Exercise
Somewhere below are a line with "niyetini diplomasi perdesiyle" and a later line with "un véritable travail". Output exactly those lines and all lines between them.

Source information
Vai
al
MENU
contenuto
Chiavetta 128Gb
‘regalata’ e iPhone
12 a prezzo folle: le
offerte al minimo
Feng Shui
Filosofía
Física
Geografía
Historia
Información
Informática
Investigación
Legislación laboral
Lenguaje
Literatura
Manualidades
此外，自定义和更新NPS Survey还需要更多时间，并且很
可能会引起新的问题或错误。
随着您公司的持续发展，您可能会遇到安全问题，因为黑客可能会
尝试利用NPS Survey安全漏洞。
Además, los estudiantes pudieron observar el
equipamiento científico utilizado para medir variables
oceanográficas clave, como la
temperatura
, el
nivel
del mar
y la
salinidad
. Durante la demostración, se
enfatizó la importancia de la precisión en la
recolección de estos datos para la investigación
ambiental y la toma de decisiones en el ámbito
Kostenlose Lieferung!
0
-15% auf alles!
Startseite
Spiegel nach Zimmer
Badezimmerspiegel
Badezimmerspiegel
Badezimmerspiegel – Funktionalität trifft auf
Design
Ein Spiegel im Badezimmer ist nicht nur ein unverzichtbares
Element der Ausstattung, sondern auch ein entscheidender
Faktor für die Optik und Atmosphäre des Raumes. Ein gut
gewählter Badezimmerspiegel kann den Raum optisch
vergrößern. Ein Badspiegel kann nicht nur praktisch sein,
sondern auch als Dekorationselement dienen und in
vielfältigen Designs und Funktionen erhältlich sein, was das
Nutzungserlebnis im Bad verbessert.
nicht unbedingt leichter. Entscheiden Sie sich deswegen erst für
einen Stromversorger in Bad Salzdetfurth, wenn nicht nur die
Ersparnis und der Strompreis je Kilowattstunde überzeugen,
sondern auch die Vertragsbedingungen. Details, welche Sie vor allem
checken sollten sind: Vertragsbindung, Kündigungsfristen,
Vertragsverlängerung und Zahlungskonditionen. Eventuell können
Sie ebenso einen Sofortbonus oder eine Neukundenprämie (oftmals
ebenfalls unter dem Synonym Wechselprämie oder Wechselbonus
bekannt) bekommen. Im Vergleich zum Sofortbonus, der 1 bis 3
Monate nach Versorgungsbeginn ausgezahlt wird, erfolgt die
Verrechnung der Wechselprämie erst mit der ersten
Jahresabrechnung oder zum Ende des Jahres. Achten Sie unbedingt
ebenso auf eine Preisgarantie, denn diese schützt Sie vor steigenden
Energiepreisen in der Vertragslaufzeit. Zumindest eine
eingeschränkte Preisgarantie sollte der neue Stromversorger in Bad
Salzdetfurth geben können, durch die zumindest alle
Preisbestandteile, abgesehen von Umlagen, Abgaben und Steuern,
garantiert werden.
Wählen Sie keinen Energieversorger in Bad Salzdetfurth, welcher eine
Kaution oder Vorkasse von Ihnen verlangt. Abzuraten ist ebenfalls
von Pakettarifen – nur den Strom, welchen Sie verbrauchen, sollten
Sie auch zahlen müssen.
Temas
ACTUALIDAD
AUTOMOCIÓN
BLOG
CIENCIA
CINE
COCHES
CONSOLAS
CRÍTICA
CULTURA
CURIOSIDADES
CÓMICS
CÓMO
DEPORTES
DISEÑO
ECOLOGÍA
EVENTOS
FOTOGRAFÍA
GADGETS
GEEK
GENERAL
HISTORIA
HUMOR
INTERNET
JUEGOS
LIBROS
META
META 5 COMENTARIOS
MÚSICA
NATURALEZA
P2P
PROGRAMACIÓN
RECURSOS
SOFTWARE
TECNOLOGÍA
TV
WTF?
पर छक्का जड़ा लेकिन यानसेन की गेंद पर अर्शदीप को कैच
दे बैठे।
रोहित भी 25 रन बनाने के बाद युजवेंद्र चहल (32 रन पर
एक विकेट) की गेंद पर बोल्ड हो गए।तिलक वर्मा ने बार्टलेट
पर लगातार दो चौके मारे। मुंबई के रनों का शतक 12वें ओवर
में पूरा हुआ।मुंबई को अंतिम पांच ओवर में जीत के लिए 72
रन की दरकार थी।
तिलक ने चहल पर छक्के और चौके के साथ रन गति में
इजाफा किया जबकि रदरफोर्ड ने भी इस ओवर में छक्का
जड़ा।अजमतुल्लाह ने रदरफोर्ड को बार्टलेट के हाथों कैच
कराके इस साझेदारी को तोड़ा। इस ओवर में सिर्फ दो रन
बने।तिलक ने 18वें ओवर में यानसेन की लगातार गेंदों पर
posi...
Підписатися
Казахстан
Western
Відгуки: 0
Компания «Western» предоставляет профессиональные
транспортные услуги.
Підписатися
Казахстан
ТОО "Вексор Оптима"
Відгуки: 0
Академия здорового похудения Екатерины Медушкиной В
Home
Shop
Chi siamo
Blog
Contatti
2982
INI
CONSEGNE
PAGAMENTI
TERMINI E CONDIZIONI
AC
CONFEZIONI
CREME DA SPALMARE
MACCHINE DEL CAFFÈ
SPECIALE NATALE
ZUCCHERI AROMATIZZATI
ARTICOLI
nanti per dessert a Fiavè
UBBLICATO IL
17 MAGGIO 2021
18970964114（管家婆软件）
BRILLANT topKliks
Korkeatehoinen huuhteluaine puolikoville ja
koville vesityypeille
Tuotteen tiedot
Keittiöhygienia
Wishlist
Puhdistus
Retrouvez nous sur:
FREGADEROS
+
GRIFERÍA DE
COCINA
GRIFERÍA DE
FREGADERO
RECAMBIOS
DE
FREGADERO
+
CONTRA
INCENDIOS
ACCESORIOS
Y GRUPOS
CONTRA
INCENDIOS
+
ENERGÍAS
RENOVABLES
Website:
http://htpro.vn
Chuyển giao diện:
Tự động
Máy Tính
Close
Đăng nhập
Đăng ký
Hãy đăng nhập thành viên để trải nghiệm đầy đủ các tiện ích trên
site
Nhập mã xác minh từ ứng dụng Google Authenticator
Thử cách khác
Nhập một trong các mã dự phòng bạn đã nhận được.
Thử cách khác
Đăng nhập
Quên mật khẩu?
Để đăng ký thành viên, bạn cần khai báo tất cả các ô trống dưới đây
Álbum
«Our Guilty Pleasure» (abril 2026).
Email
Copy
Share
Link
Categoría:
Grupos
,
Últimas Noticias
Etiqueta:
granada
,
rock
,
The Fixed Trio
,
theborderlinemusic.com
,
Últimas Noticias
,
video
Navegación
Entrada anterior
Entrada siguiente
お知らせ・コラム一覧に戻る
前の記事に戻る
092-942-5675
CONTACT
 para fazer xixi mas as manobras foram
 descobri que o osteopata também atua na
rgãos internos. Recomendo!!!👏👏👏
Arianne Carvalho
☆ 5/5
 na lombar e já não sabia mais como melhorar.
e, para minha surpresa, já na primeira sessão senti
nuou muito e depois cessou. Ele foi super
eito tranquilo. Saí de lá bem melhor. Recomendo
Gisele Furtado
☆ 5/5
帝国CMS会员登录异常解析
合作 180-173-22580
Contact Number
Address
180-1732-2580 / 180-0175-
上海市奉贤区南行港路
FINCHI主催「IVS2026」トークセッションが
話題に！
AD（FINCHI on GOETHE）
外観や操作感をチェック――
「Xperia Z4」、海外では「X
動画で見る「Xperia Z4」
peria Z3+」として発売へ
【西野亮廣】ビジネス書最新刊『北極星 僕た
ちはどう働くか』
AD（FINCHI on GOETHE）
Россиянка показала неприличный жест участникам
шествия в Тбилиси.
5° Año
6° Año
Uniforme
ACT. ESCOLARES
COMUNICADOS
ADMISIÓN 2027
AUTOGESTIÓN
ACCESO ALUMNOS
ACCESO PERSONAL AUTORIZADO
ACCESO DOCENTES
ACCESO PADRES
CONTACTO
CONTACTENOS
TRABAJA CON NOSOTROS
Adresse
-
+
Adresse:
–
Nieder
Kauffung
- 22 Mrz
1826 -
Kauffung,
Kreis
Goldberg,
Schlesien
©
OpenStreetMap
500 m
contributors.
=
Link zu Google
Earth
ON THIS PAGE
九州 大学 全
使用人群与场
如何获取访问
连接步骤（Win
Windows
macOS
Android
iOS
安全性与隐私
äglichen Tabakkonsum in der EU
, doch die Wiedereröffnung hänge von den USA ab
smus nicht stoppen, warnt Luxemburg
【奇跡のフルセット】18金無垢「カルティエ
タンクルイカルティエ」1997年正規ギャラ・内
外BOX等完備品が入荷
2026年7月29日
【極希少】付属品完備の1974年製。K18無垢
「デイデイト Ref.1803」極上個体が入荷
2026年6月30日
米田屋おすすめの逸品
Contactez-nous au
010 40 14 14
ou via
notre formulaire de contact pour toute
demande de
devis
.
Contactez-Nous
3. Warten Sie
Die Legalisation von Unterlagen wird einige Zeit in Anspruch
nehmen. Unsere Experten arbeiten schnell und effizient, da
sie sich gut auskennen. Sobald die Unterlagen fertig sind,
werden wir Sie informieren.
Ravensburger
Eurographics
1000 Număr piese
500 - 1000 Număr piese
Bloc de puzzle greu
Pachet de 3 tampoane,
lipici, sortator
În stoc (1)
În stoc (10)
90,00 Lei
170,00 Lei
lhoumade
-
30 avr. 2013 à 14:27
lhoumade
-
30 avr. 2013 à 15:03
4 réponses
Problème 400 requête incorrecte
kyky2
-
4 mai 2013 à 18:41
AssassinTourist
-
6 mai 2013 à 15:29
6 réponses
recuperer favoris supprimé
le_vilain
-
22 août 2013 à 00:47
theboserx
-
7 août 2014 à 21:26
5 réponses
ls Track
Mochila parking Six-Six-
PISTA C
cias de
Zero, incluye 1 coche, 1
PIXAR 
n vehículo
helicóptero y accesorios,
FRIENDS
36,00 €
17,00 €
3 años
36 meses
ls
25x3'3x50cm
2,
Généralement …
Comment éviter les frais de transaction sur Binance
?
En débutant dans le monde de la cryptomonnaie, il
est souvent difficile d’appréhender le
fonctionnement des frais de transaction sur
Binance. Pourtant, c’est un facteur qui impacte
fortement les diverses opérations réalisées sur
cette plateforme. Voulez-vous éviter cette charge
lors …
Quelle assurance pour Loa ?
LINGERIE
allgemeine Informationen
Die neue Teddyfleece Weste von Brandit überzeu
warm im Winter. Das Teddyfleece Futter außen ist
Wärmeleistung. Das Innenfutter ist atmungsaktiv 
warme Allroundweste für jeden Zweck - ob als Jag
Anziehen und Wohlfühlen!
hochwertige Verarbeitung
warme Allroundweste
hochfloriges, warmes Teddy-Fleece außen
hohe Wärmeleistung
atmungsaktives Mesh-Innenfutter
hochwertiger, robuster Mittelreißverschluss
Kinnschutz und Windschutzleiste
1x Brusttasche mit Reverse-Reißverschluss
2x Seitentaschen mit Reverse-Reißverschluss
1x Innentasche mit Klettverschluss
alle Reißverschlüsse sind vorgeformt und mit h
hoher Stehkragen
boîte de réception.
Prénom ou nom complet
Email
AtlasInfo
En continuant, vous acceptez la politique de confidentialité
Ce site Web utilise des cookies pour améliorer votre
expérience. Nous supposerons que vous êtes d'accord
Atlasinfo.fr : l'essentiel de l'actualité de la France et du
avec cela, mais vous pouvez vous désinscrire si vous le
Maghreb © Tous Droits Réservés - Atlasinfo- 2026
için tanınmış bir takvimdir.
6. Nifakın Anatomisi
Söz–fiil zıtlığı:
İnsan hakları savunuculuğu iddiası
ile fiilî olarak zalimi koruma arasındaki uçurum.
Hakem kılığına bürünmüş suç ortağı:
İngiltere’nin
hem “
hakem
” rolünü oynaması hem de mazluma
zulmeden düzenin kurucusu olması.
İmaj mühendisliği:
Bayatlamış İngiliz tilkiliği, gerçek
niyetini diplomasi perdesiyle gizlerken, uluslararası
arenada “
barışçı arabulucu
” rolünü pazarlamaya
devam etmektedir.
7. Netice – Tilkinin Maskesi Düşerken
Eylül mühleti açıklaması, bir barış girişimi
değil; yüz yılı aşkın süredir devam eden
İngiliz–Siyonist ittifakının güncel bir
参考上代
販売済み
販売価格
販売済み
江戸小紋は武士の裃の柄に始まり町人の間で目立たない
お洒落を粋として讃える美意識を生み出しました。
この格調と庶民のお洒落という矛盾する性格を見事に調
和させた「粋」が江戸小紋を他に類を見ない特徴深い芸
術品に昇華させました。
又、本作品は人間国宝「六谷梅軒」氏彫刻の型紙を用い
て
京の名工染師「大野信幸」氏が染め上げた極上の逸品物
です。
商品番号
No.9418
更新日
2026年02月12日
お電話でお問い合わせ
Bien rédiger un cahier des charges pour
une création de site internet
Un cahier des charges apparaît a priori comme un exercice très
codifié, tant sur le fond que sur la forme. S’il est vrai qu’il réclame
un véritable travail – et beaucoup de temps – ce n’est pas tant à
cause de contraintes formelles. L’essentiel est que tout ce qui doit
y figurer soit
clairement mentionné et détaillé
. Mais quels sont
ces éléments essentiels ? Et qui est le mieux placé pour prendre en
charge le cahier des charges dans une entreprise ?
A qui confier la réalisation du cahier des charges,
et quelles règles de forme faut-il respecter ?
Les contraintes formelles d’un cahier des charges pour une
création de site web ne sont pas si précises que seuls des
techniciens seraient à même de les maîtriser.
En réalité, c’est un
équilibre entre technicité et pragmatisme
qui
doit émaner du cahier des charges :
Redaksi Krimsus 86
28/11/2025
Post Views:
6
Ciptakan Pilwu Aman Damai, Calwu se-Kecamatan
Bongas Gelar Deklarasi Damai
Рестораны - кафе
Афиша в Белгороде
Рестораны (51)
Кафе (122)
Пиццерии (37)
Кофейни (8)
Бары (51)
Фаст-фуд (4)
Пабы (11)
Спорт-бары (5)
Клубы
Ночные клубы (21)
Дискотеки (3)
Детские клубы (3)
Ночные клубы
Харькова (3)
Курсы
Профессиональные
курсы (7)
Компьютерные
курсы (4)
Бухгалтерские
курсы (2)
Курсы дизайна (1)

Response
niyetini diplomasi perdesiyle gizlerken, uluslararası
arenada “
barışçı arabulucu
” rolünü pazarlamaya
devam etmektedir.
7. Netice – Tilkinin Maskesi Düşerken
Eylül mühleti açıklaması, bir barış girişimi
değil; yüz yılı aşkın süredir devam eden
İngiliz–Siyonist ittifakının güncel bir
参考上代
販売済み
販売価格
販売済み
江戸小紋は武士の裃の柄に始まり町人の間で目立たない
お洒落を粋として讃える美意識を生み出しました。
この格調と庶民のお洒落という矛盾する性格を見事に調
和させた「粋」が江戸小紋を他に類を見ない特徴深い芸
術品に昇華させました。
又、本作品は人間国宝「六谷梅軒」氏彫刻の型紙を用い
て
京の名工染師「大野信幸」氏が染め上げた極上の逸品物
です。
商品番号
No.9418
更新日
2026年02月12日
お電話でお問い合わせ
Bien rédiger un cahier des charges pour
une création de site internet
Un cahier des charges apparaît a priori comme un exercice très
codifié, tant sur le fond que sur la forme. S’il est vrai qu’il réclame
un véritable travail – et beaucoup de temps – ce n’est pas tant à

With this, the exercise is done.